▸ Work to complete
Give again, exactly and without pictures, the lines running from the line with "给机器狗编程，同学们可以直观地理解逻辑指" to the end of the records below.

▸ Records excerpted from a collection
>>>
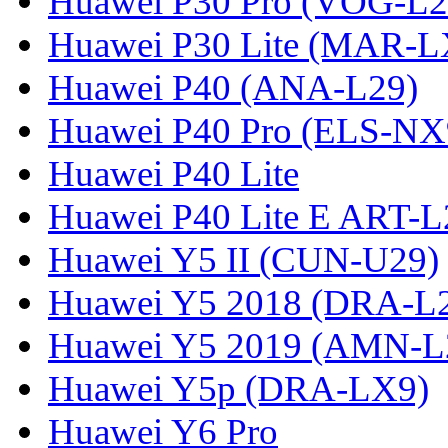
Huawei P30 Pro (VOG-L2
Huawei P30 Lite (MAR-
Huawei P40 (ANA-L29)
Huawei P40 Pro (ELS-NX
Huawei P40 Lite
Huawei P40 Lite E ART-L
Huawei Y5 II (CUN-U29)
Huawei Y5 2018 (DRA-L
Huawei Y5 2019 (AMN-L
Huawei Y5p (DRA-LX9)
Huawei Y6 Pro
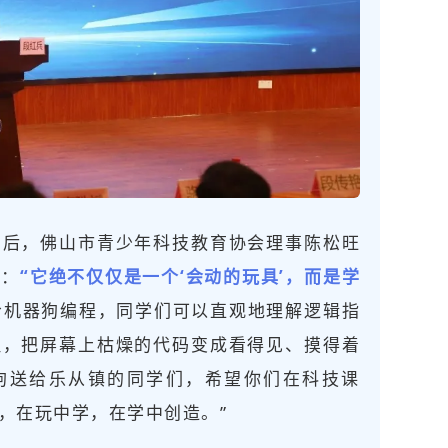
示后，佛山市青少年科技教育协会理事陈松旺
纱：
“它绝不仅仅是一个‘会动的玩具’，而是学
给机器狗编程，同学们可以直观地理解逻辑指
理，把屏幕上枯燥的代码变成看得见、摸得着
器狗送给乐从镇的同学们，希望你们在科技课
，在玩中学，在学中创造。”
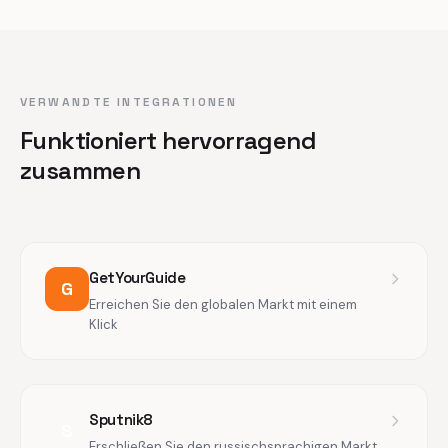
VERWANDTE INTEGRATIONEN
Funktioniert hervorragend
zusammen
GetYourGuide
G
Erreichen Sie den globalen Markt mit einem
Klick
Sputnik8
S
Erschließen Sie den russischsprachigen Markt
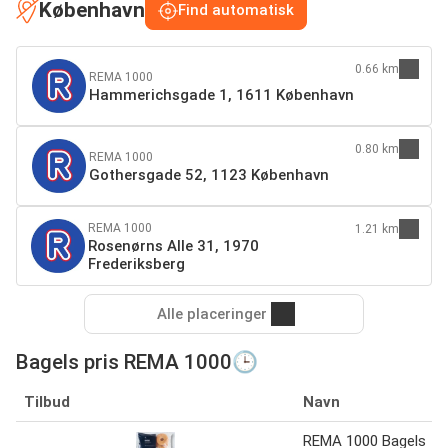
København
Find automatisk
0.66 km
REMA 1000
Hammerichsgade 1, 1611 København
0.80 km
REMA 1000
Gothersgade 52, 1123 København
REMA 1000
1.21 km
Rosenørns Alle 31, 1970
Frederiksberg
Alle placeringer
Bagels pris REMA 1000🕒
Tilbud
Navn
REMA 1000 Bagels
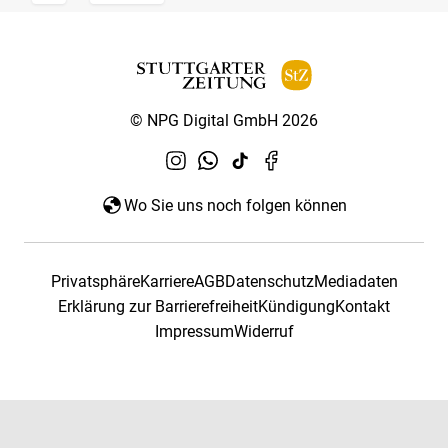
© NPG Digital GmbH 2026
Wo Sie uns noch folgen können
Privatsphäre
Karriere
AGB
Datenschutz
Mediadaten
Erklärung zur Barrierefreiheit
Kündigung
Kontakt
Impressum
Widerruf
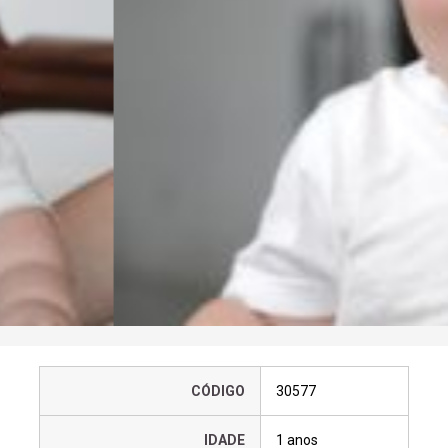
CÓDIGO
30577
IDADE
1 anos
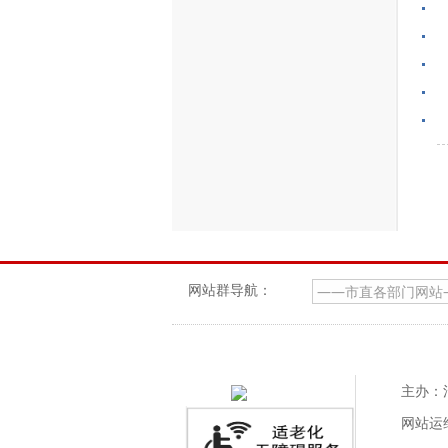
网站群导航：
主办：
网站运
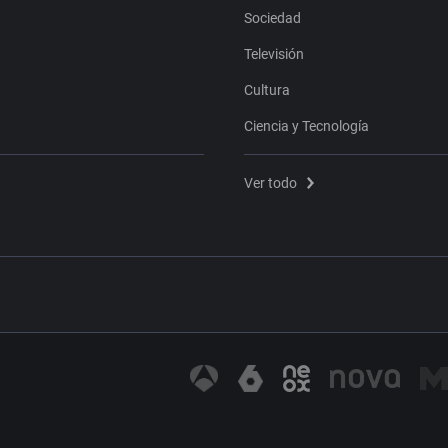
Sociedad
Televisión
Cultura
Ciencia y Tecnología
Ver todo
<<<
▸ Result
给机器狗编程，同学们可以直观地理解逻辑指
理，把屏幕上枯燥的代码变成看得见、摸得着
器狗送给乐从镇的同学们，希望你们在科技课
，在玩中学，在学中创造。”
VERWANDTE INTEGRATIONEN
Funktioniert hervorragend
zusammen
GetYourGuide
G
Erreichen Sie den globalen Markt mit einem
Klick
Sputnik8
S
Erschließen Sie den russischsprachigen Markt
København
Find automatisk
0.66 km
REMA 1000
Hammerichsgade 1, 1611 København
0.80 km
REMA 1000
Gothersgade 52, 1123 København
REMA 1000
1.21 km
Rosenørns Alle 31, 1970
Frederiksberg
Alle placeringer
Bagels pris REMA 1000🕒
Tilbud
Navn
REMA 1000 Bagels
© NPG Digital GmbH 2026
Wo Sie uns noch folgen können
Privatsphäre
Karriere
AGB
Datenschutz
Mediadaten
Erklärung zur Barrierefreiheit
Kündigung
Kontakt
Impressum
Widerruf
CÓDIGO
30577
IDADE
1 anos
网站群导航：
主办：
网站运
Sociedad
Televisión
Cultura
Ciencia y Tecnología
Ver todo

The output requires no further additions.